Callistas Blick begegnete dem ihres Vaters und sie wünschte, er hätte es nicht getan. Lucius starrte sie mit einer solchen Verachtung und Anwiderung an, dass ihr schlecht wurde.

Dann drehte ihr Vater sich zu dem Mann um, knallte wortlos ein paar mehr Galleonen auf den Tisch und sprang auf.

Narcissa folgte ihm und riss Callista hinter sich her. Mittlerweile konnte sie die Tränen nicht mehr zurückhalten. Sie liefen unkontrolliert ihre Wangen hinunter und ihr blieb nichts anderes übrig, als ihr Gesicht bestmöglich vor Blicken abzuschirmen und immer wieder mit dem Ärmel darüberzuwischen.

Den Rückweg in die Eingangshalle bekam sie kaum mit. Plötzlich gab es das bekannte Gefühl des Apparierens und dann stand ihre Mutter mit ihr vor einem Callista völlig unbekannten, aus Steinen gebauten Haus, das zwischen andere Häuser eingequetscht war. Hinter ihnen befand sich eine Straße, auf der Autos fuhren.

Über dem Eingang des Hauses las Callista die Worte Waisenhaus London.

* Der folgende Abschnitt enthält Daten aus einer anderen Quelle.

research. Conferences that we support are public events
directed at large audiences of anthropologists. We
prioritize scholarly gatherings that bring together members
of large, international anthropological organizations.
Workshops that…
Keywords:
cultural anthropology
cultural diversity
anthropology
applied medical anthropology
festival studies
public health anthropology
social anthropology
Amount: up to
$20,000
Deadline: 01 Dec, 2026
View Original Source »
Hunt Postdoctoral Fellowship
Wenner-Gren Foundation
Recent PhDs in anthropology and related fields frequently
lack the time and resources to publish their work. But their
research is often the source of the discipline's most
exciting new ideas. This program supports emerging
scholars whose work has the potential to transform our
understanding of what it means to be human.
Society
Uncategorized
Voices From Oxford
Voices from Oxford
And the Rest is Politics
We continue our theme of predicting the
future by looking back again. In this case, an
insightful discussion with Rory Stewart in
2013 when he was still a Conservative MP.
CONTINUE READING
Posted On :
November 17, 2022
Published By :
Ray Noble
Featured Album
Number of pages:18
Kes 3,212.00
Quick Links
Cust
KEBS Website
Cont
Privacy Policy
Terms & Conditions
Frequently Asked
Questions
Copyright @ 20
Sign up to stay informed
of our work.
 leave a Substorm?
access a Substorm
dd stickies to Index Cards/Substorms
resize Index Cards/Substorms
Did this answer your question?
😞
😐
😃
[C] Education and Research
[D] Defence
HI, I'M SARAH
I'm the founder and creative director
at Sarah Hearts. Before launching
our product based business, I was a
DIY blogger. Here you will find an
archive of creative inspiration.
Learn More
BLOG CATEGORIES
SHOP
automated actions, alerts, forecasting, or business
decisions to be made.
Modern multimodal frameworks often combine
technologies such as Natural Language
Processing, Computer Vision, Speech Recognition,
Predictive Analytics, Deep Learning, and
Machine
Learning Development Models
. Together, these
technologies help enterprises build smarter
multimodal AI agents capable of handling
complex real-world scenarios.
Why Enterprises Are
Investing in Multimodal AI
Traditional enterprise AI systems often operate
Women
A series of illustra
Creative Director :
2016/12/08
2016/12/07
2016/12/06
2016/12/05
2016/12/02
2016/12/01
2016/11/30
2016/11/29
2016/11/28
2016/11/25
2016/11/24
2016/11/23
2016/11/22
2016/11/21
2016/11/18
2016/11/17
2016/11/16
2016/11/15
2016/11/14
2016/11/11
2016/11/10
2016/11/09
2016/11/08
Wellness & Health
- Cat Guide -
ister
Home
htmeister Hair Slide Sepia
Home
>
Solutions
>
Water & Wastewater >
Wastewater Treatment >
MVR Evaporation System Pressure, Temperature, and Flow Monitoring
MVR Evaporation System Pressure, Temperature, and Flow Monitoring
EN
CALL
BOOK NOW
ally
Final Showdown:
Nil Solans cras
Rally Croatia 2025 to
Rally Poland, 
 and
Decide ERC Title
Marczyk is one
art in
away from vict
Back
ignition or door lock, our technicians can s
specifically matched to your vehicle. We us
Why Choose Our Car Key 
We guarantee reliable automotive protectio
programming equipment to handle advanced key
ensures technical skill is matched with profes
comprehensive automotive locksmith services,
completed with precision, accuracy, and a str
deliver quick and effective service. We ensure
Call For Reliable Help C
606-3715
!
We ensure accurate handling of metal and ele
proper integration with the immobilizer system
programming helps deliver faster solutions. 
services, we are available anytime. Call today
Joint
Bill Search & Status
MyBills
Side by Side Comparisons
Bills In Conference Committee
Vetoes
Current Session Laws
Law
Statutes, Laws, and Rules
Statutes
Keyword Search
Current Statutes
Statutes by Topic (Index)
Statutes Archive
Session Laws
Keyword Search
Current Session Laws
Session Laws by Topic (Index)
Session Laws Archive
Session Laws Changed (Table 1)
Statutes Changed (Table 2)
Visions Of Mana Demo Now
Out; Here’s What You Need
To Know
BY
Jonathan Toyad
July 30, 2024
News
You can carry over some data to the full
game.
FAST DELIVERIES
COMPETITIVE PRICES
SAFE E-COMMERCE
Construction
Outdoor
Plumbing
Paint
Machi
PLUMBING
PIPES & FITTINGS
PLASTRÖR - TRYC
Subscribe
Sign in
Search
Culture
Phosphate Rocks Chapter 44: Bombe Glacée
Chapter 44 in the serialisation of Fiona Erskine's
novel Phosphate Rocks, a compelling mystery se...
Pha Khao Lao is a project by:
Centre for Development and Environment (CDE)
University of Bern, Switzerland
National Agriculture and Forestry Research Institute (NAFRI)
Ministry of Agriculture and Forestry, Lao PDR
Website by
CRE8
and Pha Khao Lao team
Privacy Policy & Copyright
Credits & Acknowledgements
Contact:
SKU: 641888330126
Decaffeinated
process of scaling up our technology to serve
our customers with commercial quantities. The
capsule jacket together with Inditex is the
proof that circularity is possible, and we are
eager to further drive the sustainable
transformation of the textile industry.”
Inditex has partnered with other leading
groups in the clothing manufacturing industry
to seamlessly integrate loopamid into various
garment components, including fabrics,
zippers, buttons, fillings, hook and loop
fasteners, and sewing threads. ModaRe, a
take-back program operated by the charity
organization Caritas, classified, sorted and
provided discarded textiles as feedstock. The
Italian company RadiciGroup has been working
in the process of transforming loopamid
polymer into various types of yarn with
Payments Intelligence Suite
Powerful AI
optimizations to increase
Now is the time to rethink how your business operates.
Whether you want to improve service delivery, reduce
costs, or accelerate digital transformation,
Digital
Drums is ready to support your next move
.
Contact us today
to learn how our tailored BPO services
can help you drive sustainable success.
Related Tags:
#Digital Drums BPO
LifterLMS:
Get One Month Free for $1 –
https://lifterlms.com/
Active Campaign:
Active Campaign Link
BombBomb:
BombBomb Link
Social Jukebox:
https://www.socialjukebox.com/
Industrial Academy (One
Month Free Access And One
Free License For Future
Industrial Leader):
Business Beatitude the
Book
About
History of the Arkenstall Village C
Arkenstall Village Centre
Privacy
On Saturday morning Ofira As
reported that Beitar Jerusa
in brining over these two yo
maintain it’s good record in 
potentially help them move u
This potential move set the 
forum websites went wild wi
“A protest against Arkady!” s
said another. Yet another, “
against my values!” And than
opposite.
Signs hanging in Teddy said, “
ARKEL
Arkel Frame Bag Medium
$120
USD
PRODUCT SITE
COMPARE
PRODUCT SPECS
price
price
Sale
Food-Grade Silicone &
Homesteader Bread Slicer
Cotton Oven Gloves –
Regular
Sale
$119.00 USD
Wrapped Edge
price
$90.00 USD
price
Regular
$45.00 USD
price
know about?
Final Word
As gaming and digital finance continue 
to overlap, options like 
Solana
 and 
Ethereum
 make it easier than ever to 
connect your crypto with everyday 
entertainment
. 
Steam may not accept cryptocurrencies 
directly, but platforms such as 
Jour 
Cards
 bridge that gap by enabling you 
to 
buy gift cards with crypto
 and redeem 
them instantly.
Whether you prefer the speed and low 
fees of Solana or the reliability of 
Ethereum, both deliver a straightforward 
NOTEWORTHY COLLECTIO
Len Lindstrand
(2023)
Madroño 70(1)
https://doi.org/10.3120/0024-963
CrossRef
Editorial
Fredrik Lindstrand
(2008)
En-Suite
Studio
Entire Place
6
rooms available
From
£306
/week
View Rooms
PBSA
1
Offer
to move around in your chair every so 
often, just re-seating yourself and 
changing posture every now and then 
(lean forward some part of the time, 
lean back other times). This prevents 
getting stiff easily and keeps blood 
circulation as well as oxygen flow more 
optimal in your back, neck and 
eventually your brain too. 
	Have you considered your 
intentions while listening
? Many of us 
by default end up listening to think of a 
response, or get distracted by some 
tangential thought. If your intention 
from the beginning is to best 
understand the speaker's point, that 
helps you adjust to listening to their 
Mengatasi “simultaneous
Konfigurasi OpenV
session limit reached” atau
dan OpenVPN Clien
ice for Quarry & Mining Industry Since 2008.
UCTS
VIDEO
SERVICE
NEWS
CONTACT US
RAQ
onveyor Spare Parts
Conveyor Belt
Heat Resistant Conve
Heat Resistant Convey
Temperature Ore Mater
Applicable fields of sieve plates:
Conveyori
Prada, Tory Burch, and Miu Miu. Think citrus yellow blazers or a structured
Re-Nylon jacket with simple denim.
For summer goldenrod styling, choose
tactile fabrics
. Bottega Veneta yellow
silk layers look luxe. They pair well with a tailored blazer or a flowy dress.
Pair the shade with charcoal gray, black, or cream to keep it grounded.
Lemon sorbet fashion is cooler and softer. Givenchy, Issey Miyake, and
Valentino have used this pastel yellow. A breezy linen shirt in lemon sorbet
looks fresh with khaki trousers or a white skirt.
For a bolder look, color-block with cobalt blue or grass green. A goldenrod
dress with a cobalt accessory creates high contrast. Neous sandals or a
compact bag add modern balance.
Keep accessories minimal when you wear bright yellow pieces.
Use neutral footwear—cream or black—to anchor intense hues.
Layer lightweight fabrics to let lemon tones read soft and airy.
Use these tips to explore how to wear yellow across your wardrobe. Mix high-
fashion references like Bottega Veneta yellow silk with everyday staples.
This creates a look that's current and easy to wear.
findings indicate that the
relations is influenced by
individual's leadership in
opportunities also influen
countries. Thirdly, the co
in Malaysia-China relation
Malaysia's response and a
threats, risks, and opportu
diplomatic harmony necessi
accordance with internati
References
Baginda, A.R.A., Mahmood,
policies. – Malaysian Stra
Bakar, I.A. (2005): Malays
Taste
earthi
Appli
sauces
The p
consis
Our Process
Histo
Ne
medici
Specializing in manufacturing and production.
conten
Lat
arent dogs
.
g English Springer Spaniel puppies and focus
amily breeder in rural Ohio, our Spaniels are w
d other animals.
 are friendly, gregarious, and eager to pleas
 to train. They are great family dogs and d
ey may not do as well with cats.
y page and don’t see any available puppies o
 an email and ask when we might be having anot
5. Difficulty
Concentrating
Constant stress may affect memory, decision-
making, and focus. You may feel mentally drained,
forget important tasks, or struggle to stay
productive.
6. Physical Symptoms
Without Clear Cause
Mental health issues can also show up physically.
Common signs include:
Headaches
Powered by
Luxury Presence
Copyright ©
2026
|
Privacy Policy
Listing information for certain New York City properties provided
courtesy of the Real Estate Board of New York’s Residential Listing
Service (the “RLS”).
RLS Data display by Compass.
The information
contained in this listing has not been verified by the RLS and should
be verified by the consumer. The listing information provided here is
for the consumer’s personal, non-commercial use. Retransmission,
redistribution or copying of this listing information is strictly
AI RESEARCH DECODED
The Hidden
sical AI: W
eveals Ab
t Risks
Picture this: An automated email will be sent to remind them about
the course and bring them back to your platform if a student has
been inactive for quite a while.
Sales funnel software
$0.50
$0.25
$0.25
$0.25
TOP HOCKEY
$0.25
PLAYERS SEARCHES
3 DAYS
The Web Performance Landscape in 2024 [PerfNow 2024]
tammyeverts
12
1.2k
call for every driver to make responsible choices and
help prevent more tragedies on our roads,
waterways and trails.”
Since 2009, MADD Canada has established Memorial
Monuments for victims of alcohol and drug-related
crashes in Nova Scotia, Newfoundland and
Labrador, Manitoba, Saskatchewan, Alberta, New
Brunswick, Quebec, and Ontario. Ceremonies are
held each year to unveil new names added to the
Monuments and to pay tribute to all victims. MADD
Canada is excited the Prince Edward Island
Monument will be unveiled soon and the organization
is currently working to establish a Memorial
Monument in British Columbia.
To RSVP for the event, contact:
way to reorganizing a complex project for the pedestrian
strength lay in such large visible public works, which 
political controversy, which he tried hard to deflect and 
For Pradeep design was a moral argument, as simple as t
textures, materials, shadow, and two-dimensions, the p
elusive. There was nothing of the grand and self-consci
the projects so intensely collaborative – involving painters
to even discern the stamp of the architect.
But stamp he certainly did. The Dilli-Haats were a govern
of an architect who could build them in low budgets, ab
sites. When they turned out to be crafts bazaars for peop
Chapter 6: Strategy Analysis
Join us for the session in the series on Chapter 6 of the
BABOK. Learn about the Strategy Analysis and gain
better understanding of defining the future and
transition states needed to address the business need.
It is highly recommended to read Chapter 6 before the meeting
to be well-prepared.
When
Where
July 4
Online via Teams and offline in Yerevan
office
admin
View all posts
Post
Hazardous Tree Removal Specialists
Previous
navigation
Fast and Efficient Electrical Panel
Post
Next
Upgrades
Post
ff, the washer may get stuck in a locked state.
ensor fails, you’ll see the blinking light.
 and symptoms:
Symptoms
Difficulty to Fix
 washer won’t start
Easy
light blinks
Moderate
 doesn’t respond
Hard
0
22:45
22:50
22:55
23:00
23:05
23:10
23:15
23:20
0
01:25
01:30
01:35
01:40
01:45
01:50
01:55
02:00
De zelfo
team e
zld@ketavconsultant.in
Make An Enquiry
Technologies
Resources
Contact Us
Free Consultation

„Du wirst ab jetzt hier leben", erklärte Narcissa ihr, ohne sie anzuschauen. „Du gehörst nicht mehr in unsere Welt hinein".

„Aber Mama, was ist mit Draco?", Callista hasste es, wie zittrig und schwach ihre Stimme klang. Ihr Vater hatte sie dann immer getadelt, denn ein Malfoy zeigte immer Stärke, besonders in der Öffentlichkeit.

„Das braucht dich nicht zu interessieren. Und ich bin nicht mehr deine Mama", mit diesen Worten schubste Narcissa Callista ein Stück weg von sich, drehte sich auf der Stelle und apparierte.

Callista blieb allein zurück. Sie versuchte nicht mehr, ihre Tränen zu verstecken. Was sollte sie tun? Es blieb ihr nichts anderes übrig, als die noch immer blutende Hand in ihren hellgrauen Umhang zu pressen - niemand hatte sich die Mühe gemacht, sie zu heilen - und auf die Tür zuzugehen. Schließlich konnte sie nicht allein überleben. Sie brauchte ein Zuhause.